LOS ANGELES—Three alleged gang members who prosecutors say set a 1993 fire to retaliate against a building manager’s attempt to quell drug sales have been charged with murder in connection with the blaze that tore through a Los Angeles apartment building filled with poor immigrants, killing seven children, three women and two late-term fetuses.
Ramiro Valerio, 43, of Palmdale, and Joseph Monge, 41, of Montebello were arrested Feb. 3. Along with Johanna Lopez, 51, they were charged Tuesday with 12 counts of murder and other charges, according to the Los Angeles County district attorney’s office. The three were expected to be arraigned Tuesday afternoon, and it wasn’t immediately clear if they had attorneys who could comment on the allegations.
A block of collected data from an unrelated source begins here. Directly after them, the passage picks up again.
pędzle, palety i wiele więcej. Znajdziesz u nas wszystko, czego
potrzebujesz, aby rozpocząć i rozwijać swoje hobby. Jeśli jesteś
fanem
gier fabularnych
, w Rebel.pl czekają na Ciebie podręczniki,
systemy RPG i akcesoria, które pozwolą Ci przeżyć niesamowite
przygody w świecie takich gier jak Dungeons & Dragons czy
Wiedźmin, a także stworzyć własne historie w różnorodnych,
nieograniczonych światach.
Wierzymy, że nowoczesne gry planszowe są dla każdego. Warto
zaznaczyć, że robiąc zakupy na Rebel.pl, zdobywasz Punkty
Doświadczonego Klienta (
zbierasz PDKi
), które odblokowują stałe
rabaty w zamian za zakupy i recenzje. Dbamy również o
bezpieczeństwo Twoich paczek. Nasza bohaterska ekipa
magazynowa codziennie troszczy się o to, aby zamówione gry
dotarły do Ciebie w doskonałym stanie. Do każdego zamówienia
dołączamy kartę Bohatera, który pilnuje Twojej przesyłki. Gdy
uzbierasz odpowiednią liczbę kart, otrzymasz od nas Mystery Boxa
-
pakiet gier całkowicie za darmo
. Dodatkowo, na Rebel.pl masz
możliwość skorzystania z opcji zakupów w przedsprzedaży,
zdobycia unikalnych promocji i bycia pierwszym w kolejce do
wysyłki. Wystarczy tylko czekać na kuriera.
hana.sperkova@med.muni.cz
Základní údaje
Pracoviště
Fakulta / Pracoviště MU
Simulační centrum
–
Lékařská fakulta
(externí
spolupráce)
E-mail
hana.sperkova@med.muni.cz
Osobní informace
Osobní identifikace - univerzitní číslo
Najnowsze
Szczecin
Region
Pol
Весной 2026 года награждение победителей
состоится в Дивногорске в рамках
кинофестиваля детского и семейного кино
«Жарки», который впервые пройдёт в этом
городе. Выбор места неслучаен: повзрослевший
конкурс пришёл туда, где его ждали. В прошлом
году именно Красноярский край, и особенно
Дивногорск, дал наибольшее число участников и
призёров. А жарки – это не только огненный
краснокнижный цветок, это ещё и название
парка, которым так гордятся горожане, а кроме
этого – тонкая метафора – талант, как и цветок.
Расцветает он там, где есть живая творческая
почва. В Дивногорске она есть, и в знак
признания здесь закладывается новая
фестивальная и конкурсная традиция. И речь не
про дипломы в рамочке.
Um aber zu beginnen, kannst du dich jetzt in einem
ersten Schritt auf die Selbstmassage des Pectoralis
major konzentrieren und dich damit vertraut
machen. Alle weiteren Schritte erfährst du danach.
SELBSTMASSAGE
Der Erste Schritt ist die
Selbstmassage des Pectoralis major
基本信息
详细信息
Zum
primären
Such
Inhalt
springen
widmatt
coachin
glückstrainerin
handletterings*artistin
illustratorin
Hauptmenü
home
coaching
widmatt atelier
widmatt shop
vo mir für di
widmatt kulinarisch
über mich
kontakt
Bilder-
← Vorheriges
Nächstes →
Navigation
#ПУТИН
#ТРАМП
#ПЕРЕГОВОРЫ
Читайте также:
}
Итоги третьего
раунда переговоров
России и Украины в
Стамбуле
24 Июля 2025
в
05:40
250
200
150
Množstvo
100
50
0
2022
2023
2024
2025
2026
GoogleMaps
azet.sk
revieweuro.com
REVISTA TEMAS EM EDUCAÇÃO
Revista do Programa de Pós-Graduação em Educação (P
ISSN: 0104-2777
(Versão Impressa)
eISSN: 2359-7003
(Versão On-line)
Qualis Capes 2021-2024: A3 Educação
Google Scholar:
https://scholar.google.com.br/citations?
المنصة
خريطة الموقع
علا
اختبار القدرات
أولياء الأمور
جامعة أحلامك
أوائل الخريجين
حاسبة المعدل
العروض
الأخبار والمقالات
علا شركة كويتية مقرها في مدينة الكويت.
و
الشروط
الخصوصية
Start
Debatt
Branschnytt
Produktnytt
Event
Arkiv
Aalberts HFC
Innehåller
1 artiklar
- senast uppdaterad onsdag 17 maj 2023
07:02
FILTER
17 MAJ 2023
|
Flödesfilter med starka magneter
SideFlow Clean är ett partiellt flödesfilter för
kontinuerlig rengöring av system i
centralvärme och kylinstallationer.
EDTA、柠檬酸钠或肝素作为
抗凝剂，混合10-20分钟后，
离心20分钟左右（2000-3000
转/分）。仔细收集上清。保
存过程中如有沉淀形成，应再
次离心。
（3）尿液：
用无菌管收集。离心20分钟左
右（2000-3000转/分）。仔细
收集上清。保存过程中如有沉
The May 3, 1993, fire was set as revenge after a new apartment manager tried to stop rampant drug dealing in the building, according to authorities. Prosecutors said that as the manager was moving into a second-floor apartment in the three-story, 40-unit apartment building in Los Angeles’ Westlake neighborhood, someone set her mattress—which was left in the hallway—ablaze, causing fire and smoke to spread throughout the apartment complex.
The building’s residents, nearly all of them immigrants from Mexico, El Salvador and Guatemala, tried to escape by jumping from windows and climbing down bed sheets tied to balconies. Neighbors also formed a human chain to pass down children from upper floors. Other children were dropped from balconies into waiting hands.
Prosecutors said the 10 people who were killed included: 24-year-old Olga Leon and her three children, ages 4 to 7; 29-year-old Alejandrina Roblero and her three young children who were between 6 and 11 years old; 21-year-old Rosalia Ruiz; and a one-year-old child, Lancy Mateo. Both Leon and Ruiz were pregnant when they died, prosecutors said. Court papers said two of the murder charges the suspects face relate to the women’s unborn fetuses.
Two men were charged in the 1990s in connection with the fire, but the cases against them were eventually dropped for a lack of evidence.
Prosecutors said Valerio, Monge and Lopez would be eligible for the death penalty if they are convicted, but prosecutors have not yet said whether they will pursue capital punishment in the case.